I got my sound to work by doing this: (yes, I read the other post)

0. Make sure you have Gentoo-Linux, the best distro ever made, IMHO. Also, it runs, not as fast as hell, faster. I load KDE 3x faster than I did on mandrake.

1. recompile your kernel with the emu10k1 support, under sound in menuconfig.

2. Reboot if you recompiled your kernel.

3. Drink a soda of your choice.

4. Wash your hands before touching your sacred keyboard.

5. Do an 'emerge emu10k1-audigy' and wait for it to compile. Do step five while waiting.

6. Get another soda and use the toilet from the last one. I recommend Coke. Grab some popcorn and a blanket and watch your screen as you would a movie, but don't touch your keyboard with them greasy hands.

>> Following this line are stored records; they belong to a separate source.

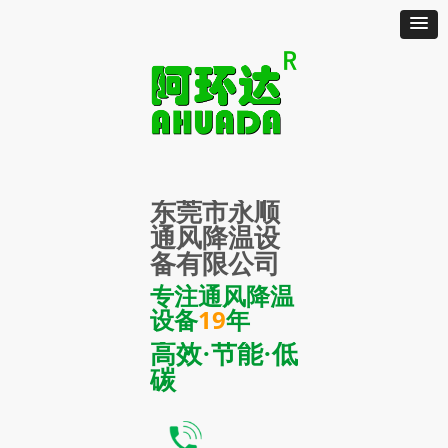
东莞市永顺
通风降温设
备有限公司
专注通风降温
设备
19
年
高效·节能·低
碳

7. Put the string 'emu10k1' on a brand new line in the file '/etc/modules.autoload'... this will make the module autoload at boot.

8. Go to the bathroom again, don't miss.

9. do a 'modprobe emu10k1' and play some sound or something to make sure it works. If it does reboot, if it doesn't I am sure one of the wonderful persons at forums.gentoo.org will be willing to help. I CAN NOT HELP YOU.

10. Enjoy sound in Linux, it ownz compared to Winblows.

----------

## burzmali

bonkers: to save output you could use the script command.

#script ~/bootstrap_out

#scripts/bootstrap.sh

#exit

#

all output will be in a file called bootstrap_out in user's (root's) home directory.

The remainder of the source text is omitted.